Michael Corcoran, a 2017 graduate of the University of Virginia School of Law, will clerk for Justice Clarence Thomas at the U.S. Supreme Court for the 2022 term.
Corcoran said he has admired Thomas for many years and is excited for the chance to learn from the justice after studying his opinions.
“I am thrilled to have this opportunity to clerk for Justice Thomas, who’s been such a towering intellect on the court,” he said. “He’s a justice whose jurisprudence is going to shape the minds of law students for years to come.”
Corcoran is an associate at Dechert in Philadelphia, focusing his practice on appellate litigation, as well as trial litigation and criminal investigations. He previously clerked for U.S. Court of Appeals Judges Jerry E. Smith of the Fifth Circuit and Stephanos Bibas of the Third Circuit.
Corcoran said law school taught him how to think like a lawyer, including about difficult legal issues, and that his clerkships were a continuation of that education.
“I think that the two clerkships only helped further hone those skills and helped me delve very deeply into a given case and think very critically and analytically about all the different angles that were involved,” he said. “And I think both judges also helped me become a much better writer and really focus on the way that words interact on a page and communicate with their reader.”
At UVA Law, Corcoran was articles editor of the Virginia Law Review, recipient of the Roger and Madeleine Traynor Prize, and logistics chair for the Federalist Society’s 2016 National Student Symposium. He also was a participant in the Supreme Court Litigation Clinic, served as a research assistant for then-Professor Kimberly Kessler Ferzan and Professor Saikrishna Prakash, and conducted an independent study under the guidance of Professor Caleb Nelson.

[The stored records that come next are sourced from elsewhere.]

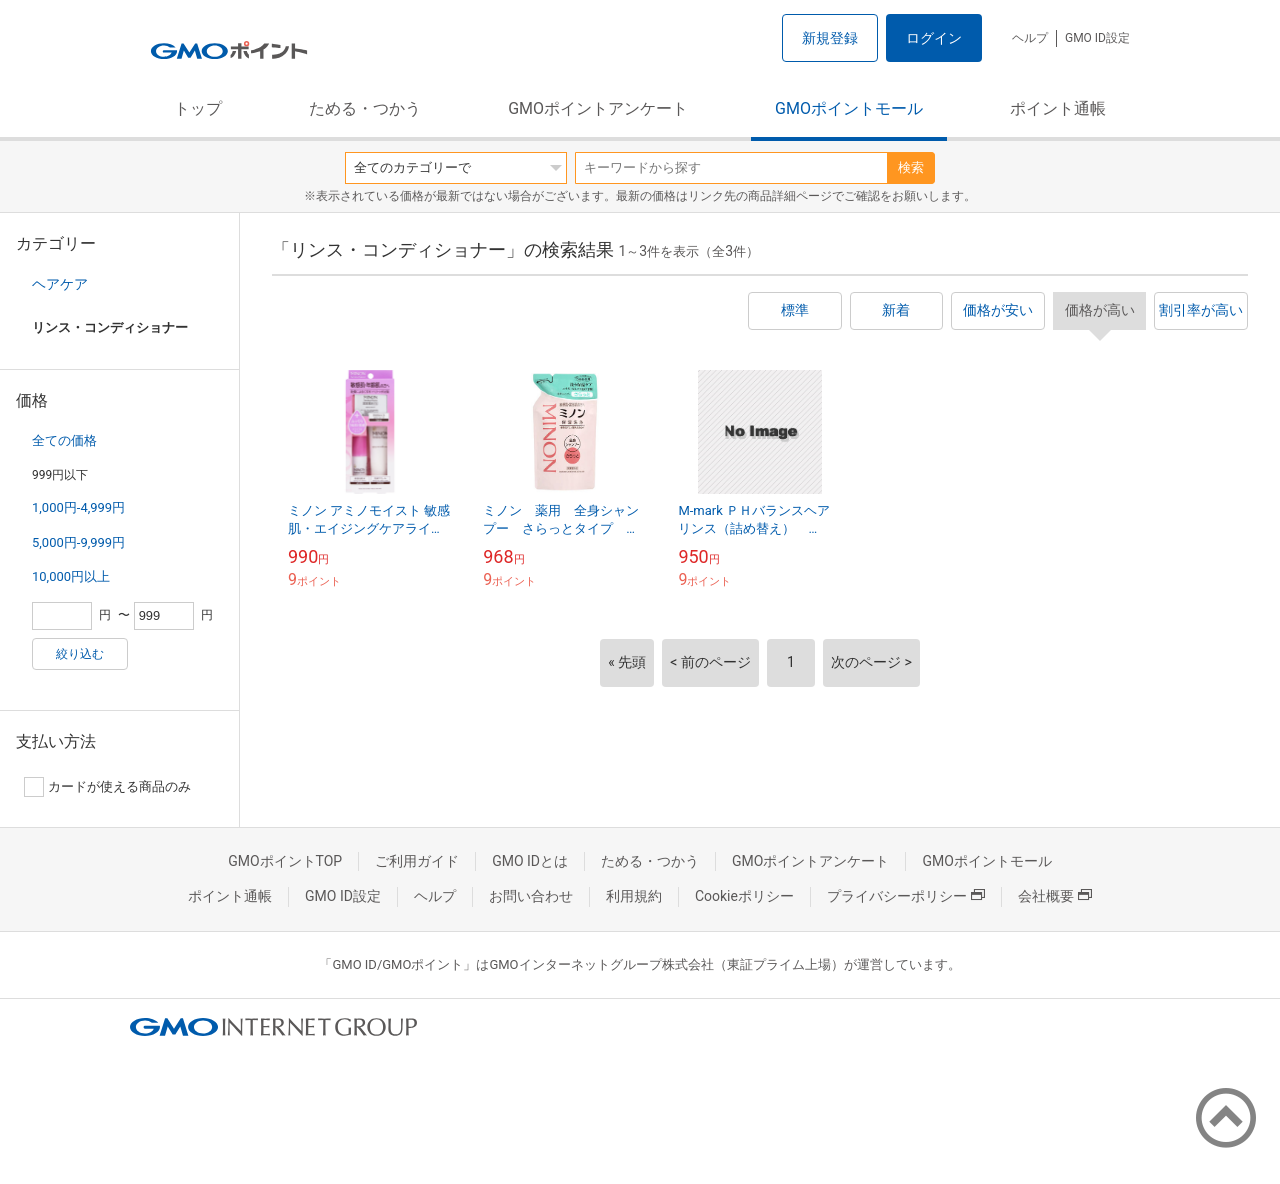 The height and width of the screenshot is (1184, 1280). I want to click on 新規登録, so click(830, 38).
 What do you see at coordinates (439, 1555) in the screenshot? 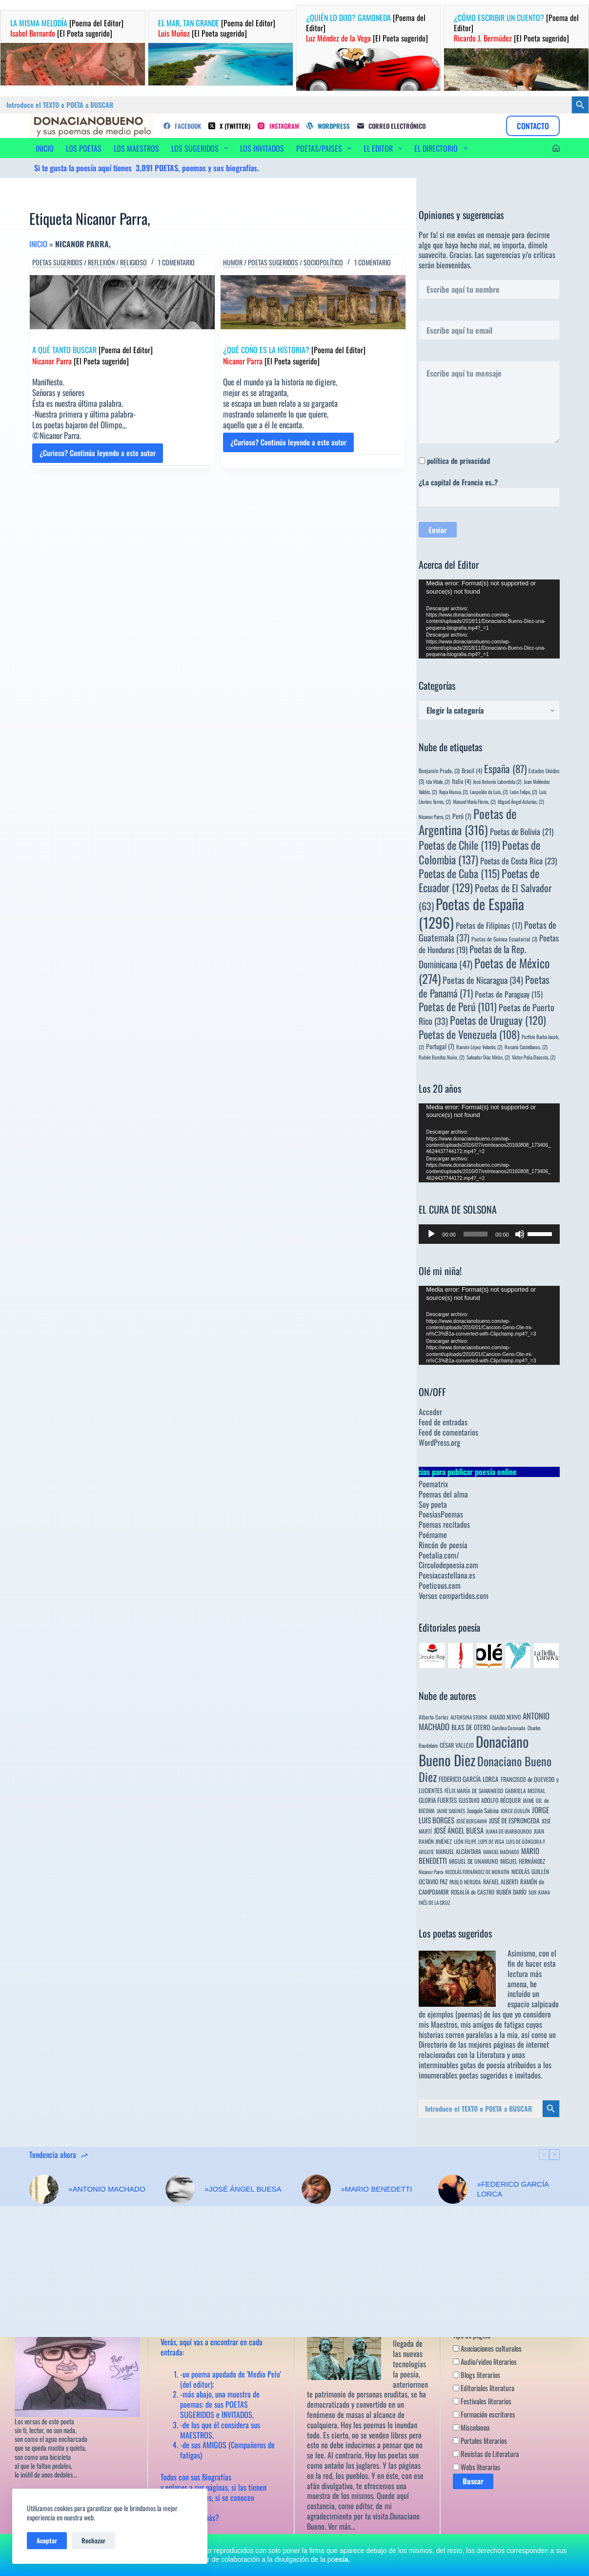 I see `Poetalia.com/` at bounding box center [439, 1555].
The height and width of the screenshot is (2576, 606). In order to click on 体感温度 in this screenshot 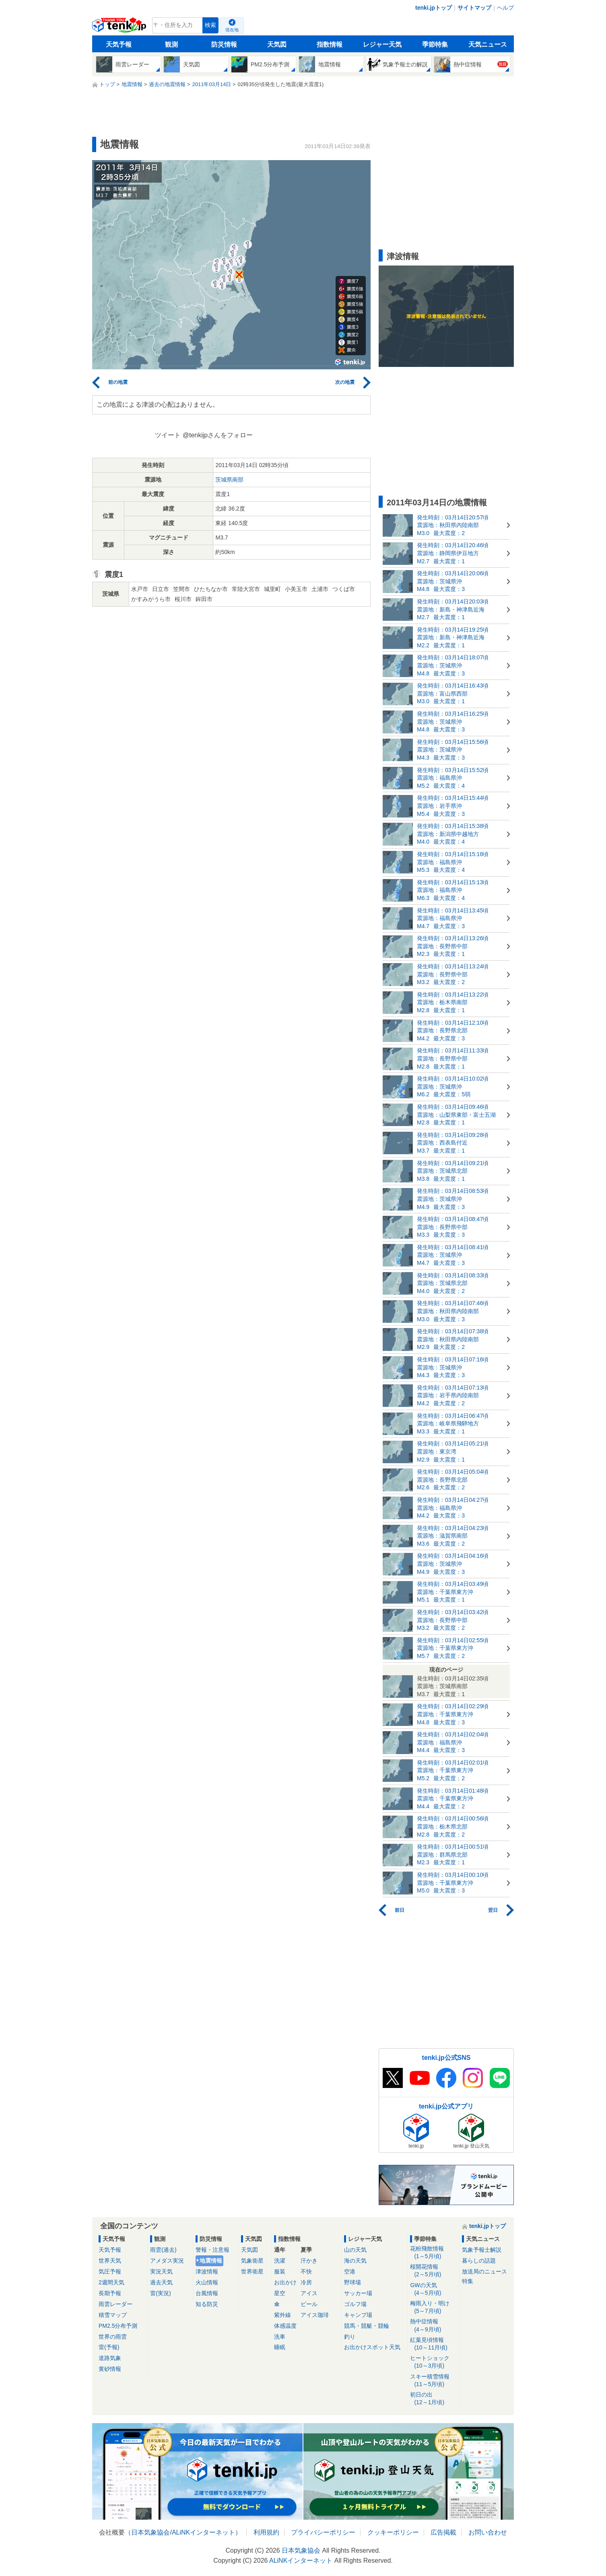 , I will do `click(285, 2326)`.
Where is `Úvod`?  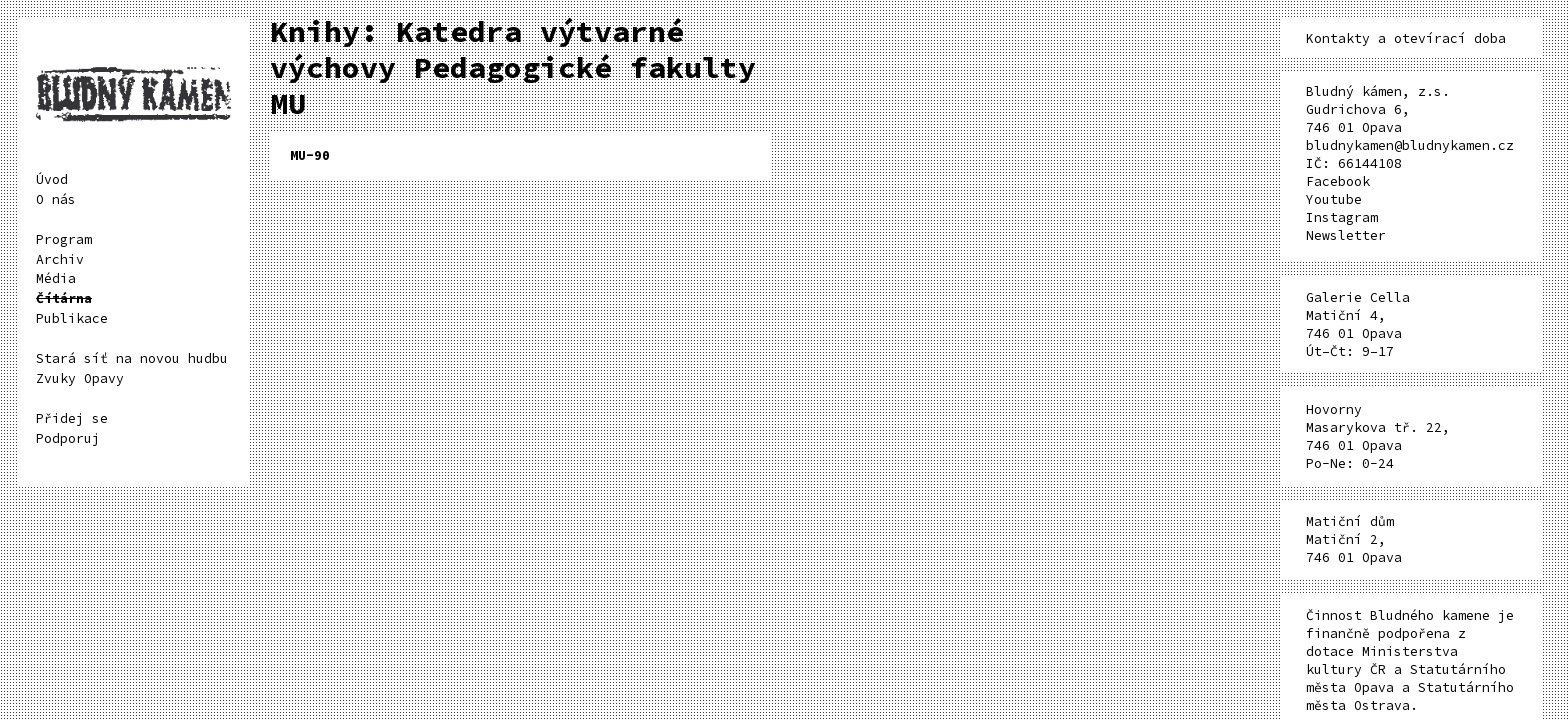 Úvod is located at coordinates (52, 179).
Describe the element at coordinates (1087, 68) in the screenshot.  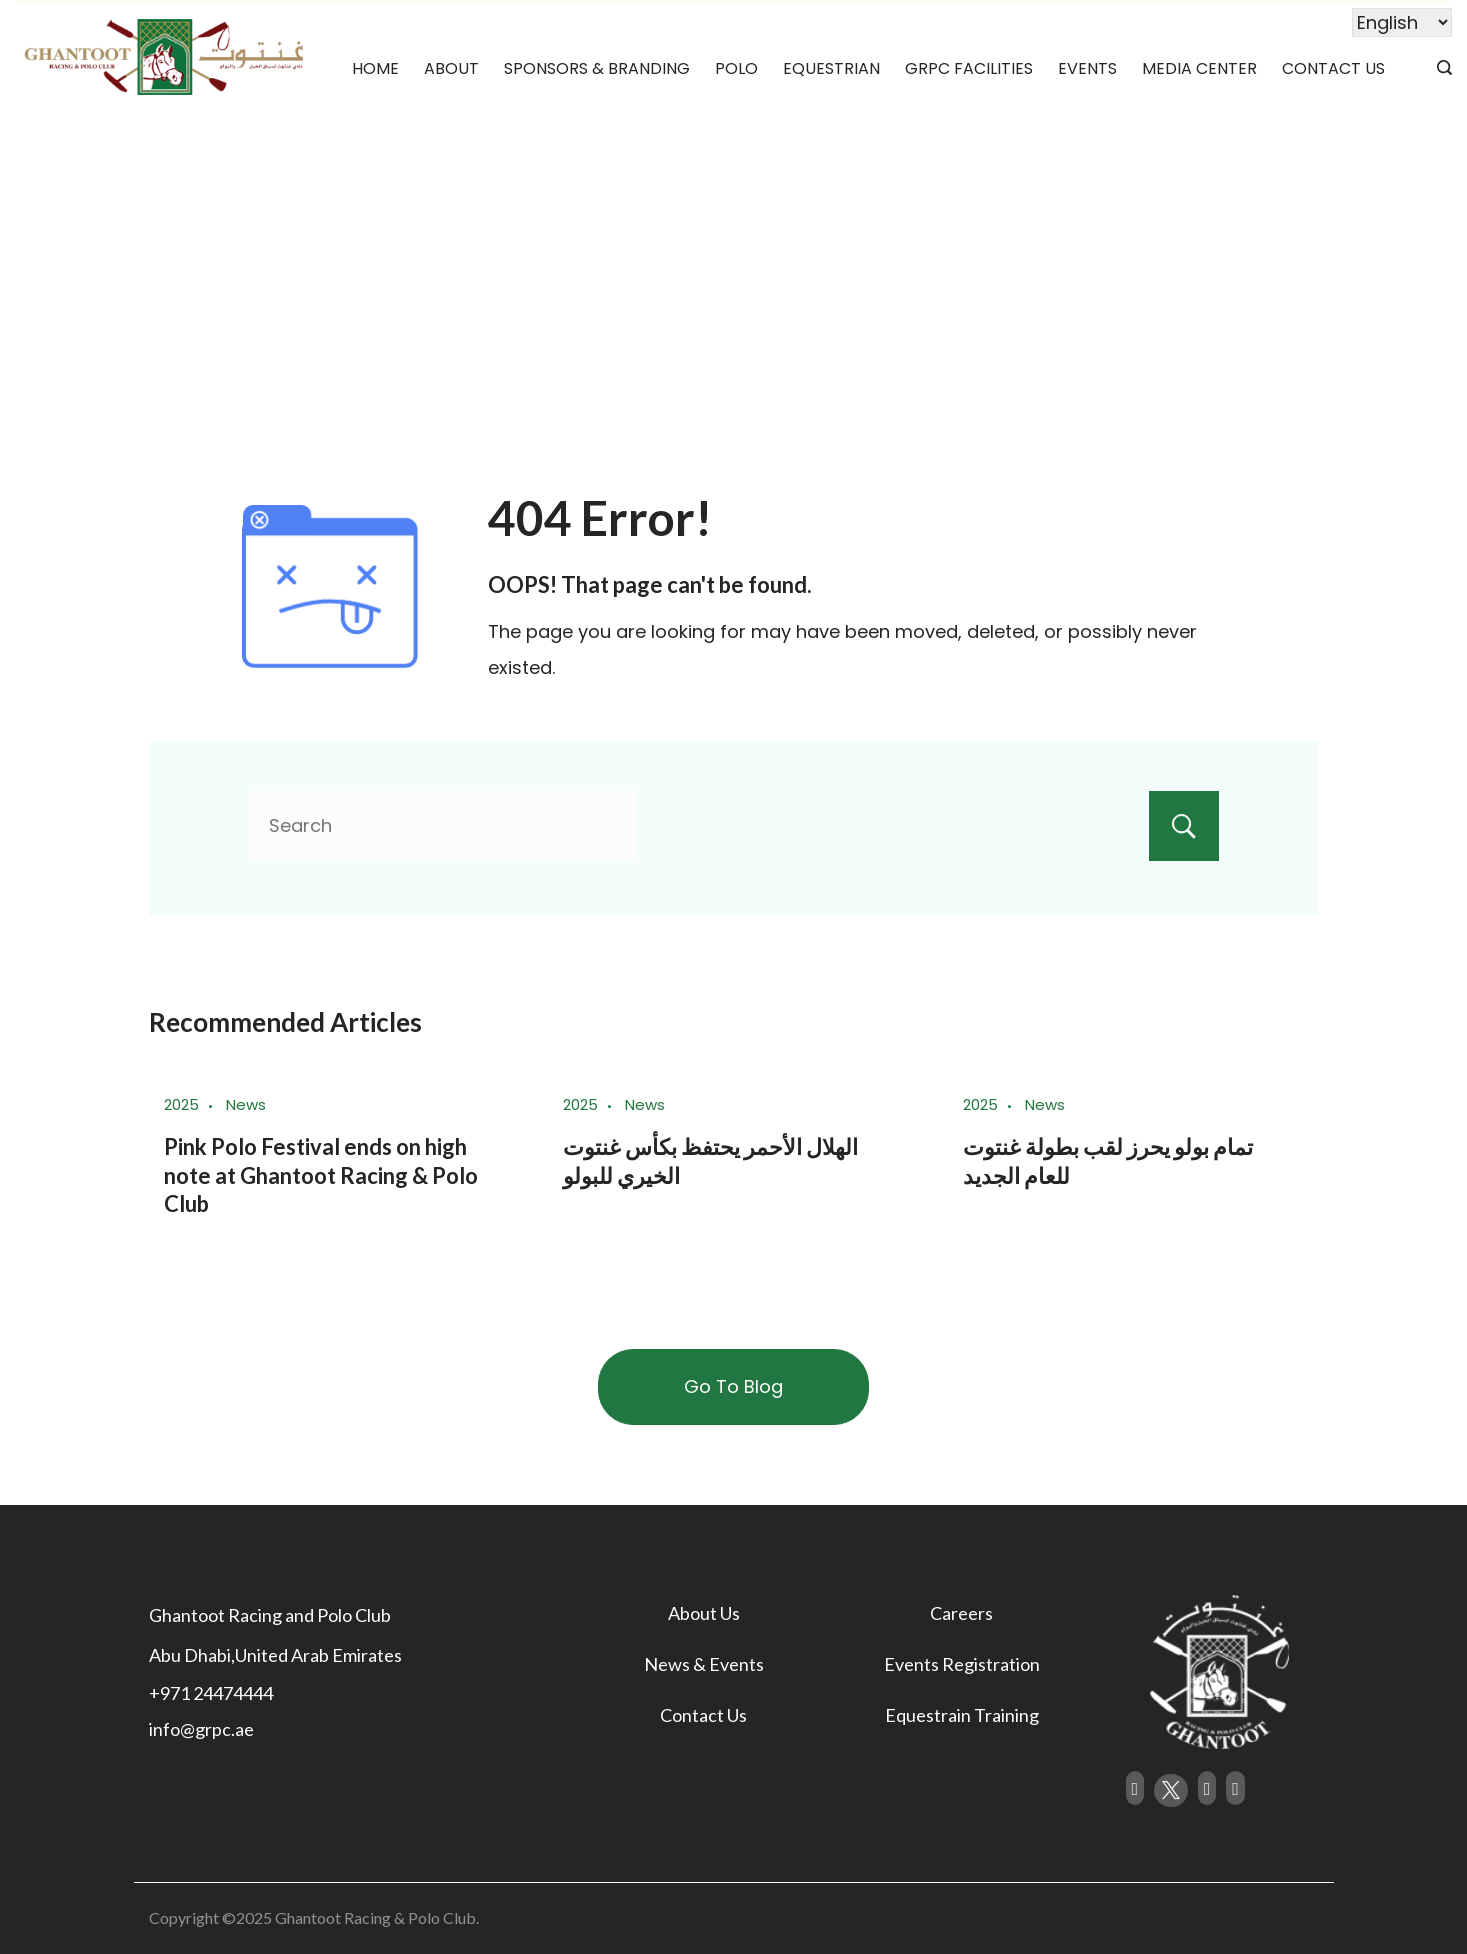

“Michael has all the skills to serve Justice Thomas extremely well: superb intellect, tremendous work ethic and fluid writing,” said Prakash, a former Thomas clerk. “And he is a wonderful person, to boot.”
Corcoran said he learned a great deal with the Supreme Court clinic under the tutelage of instructor John Elwood, who Corcoran said pushed students to focus on enhancing their argumentative and practical legal skills.
“I feel like I owe a lot to the people who have put me here,” he said. “This is something that I couldn’t have achieved on my own, and I think anyone who obtains one of these clerkships is someone who has behind them a lot of people who have helped them get over the finish line.”
Corcoran earned his bachelor’s from Villanova University.
Founded in 1819, the University of Virginia School of Law is the second-oldest continuously operating law school in the nation. Consistently ranked among the top law schools, Virginia is a world-renowned training ground for distinguished lawyers and public servants, instilling in them a commitment to leadership, integrity and community service.